Aunque el concepto nació en la NASA en los años 60 para simular virtualmente las misiones del programa Apolo, su aplicación urbana es mucho más reciente. La primera ciudad en contar con un gemelo digital completo fue Singapur, con el proyecto Virtual Singapore, iniciado en 2014 y completado en 2018. Desde entonces, muchas otras ciudades lo han seguido: Tallin lo usa para diseñar espacios más sostenibles y habitables; por ejemplo, parques infantiles que tengan sol y estén protegidos del viento. La ciudad también impulsa la participación ciudadana con herramientas como Urbanist AI, que permiten a la gente visualizar y proponer cambios en el diseño urbano.
Barcelona, pionera en Europa en desarrollar un gemelo digital, lo utiliza para planificar nuevas líneas de metro y decisiones políticas ante situaciones de riesgo. En España, además de Barcelona, varias ciudades cuentan ya con gemelos digitales en desarrollo o funcionamiento. Por ejemplo, en Denia y en Las Palmas de Gran Canaria se emplea para gestionar el turismo. Cada una adapta la herramienta a sus necesidades.

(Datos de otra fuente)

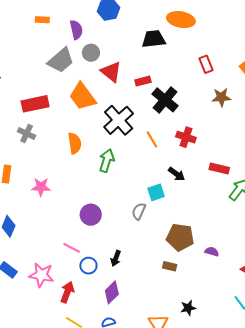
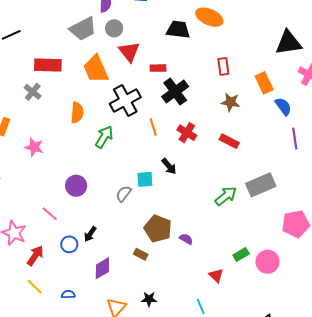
red rectangle: (219, 168) -> (229, 141), moved
purple semicircle: (212, 252) -> (186, 239), moved
blue circle: (88, 266) -> (69, 244), moved
purple diamond: (112, 292) -> (102, 268), moved

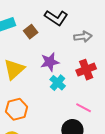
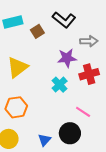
purple star: (50, 62) -> (67, 58), moved

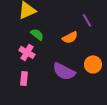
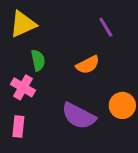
purple line: (87, 20) -> (106, 27), moved
green semicircle: (37, 34) -> (38, 60), turned 40

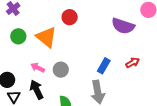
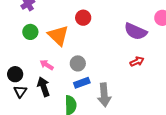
red arrow: (133, 63) -> (137, 62), moved
blue rectangle: (104, 66) -> (82, 83), moved, turned 35
gray circle: (61, 70) -> (78, 63), moved

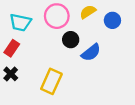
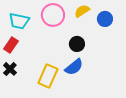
black circle: (71, 40) -> (77, 44), moved
blue semicircle: (91, 52) -> (74, 67), moved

Diseño inteligente, decisiones conscientes
Traducir datos complejos en visualizaciones claras puede facilitar que más personas participen en la planificación urbana. Pero como todos los avances tecnológicos, plantea retos importantes. Muchos gemelos digitales son desarrollados por grandes empresas tecnológicas, no por administraciones públicas, lo que genera dudas sobre privacidad, vigilancia y control de datos. Por otro lado, mantener estas réplicas requiere una gran infraestructura que consume recursos, con un coste ambiental considerable.
Además, los datos que alimentan estos sistemas corren el riesgo de no representar a toda la población – si se recogen a través de smartphones o sensores urbanos solo en zonas más ricas y conectadas, pueden reproducir desigualdades existentes. Esto significa que los beneficios de una planificación urbana optimizada podrían concentrarse en barrios ya privilegiados, ampliando la brecha con comunidades menos favorecidas. Por eso, es esencial que desde el diseño se incorporen criterios de equidad, que se corrijan sesgos en datos y algoritmos, y que se garantice la participación diversa de toda la ciudadanía.

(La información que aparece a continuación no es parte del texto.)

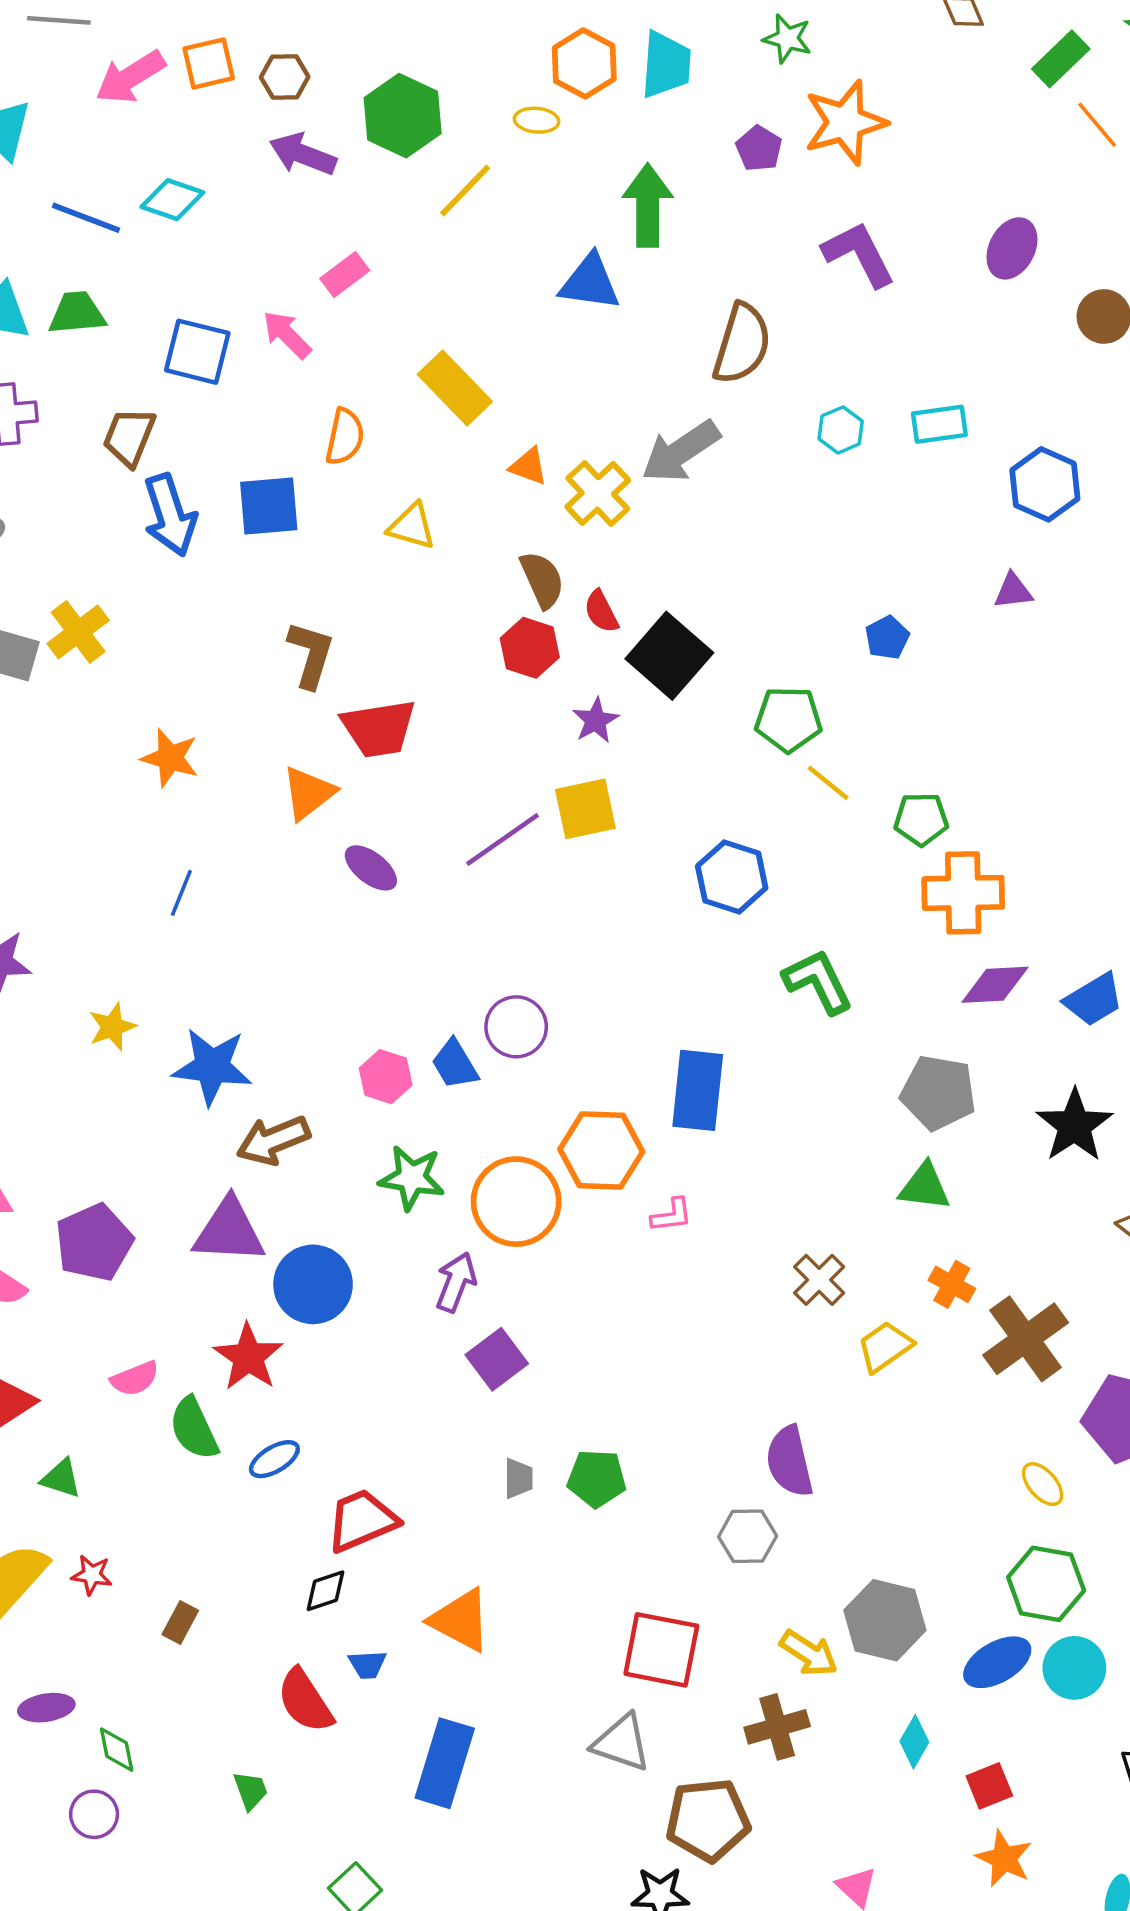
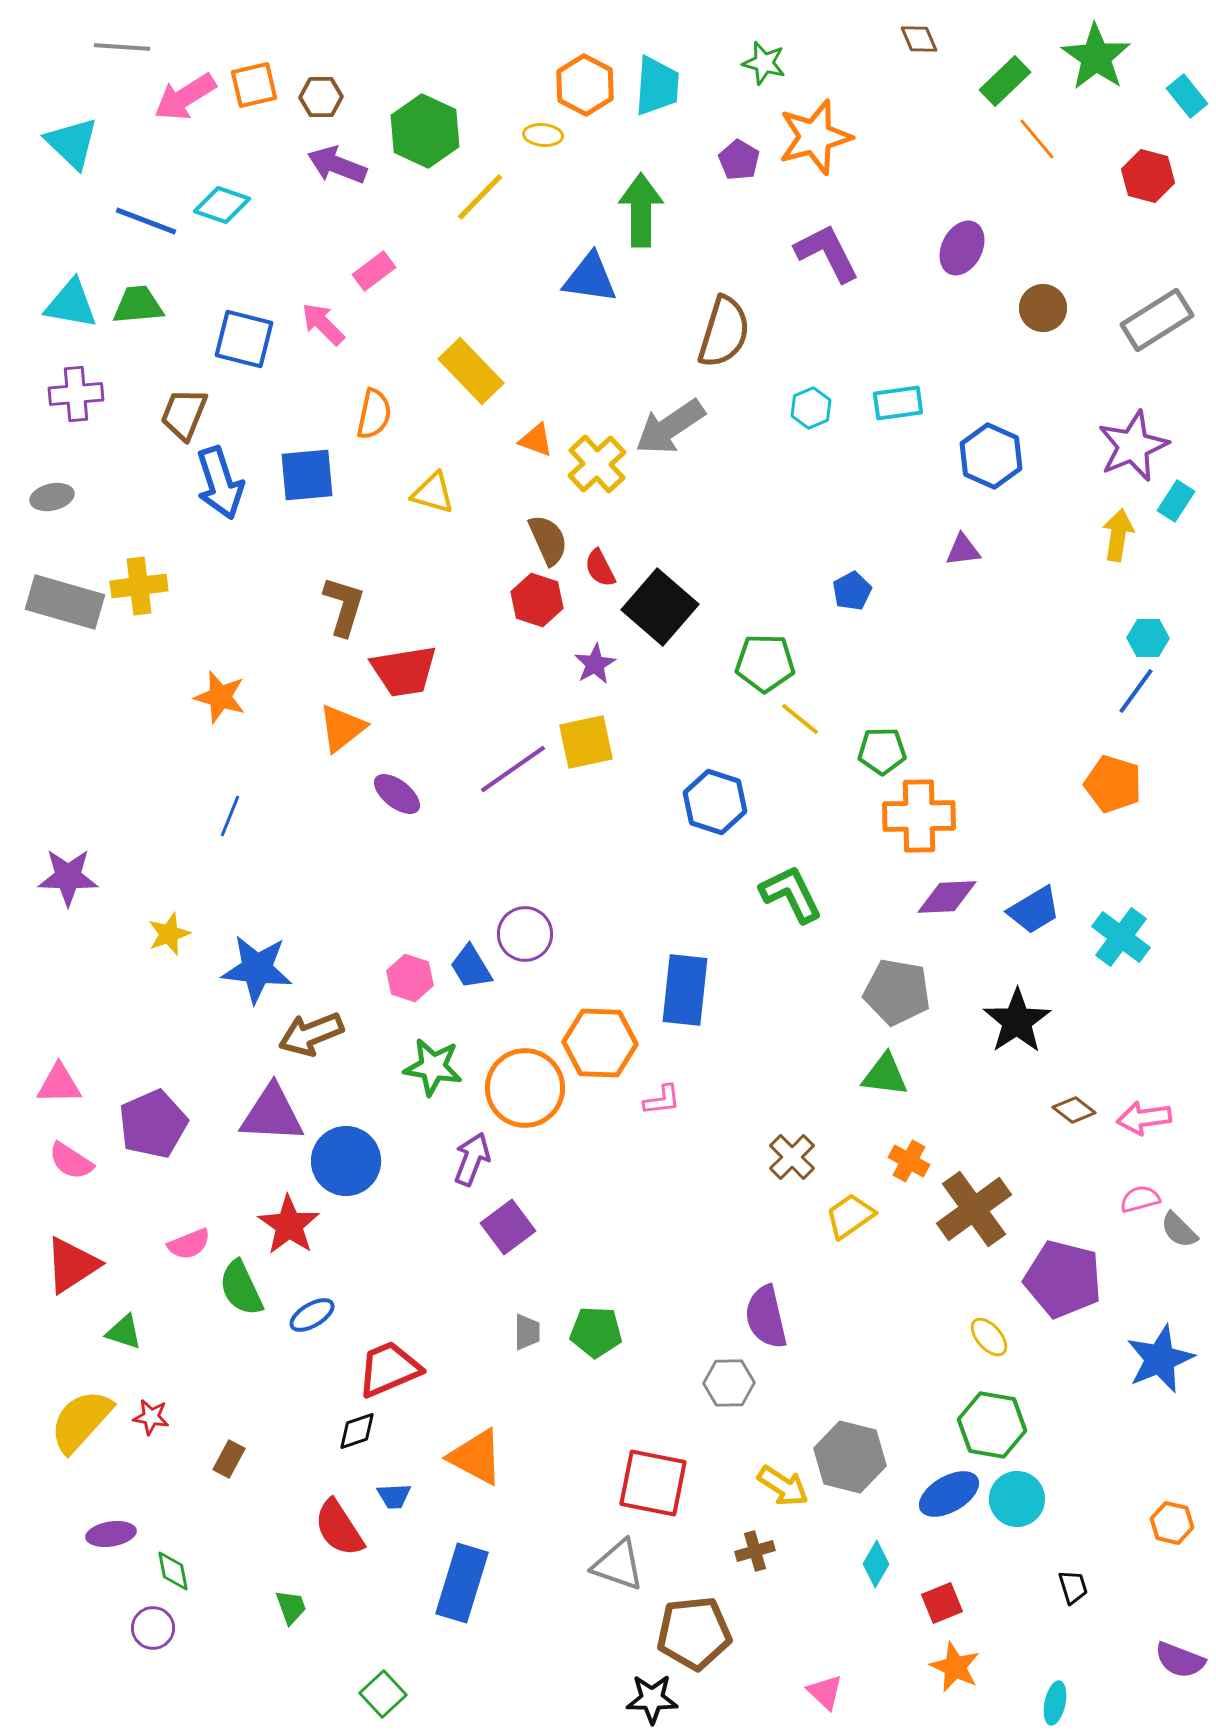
yellow cross: (78, 632) -> (139, 586), turned 30
brown cross: (777, 1727) -> (755, 1551), size x0.7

Y por último, como advierte el urbanista Pau Olmo, existe el riesgo de idealizar la ciudad como un sistema ordenado y predecible, dejando fuera el “ruido creativo” que hace que la vida urbana sea única e imprevisible.
Los gemelos digitales abren nuevas posibilidades para planificar ciudades más sostenibles, eficientes y adaptadas a los retos del presente, pero la ciudad no puede reducirse a un conjunto de datos ni gestionarse solo como un sistema eficiente.
Como escribe Lisa Fernández Karlsson, el deseo de construir una ciudad perfecta es un proceso complejo que pasa por intentar leer la ciudad de distintas maneras. Simular nos ayuda a planificar mejor, pero el verdadero beneficio (y desafío) sigue siendo democratizar este proceso, para que estas herramientas reflejen toda la complejidad urbana y nos permitan, entre todos, crear una vida urbana más justa y habitable.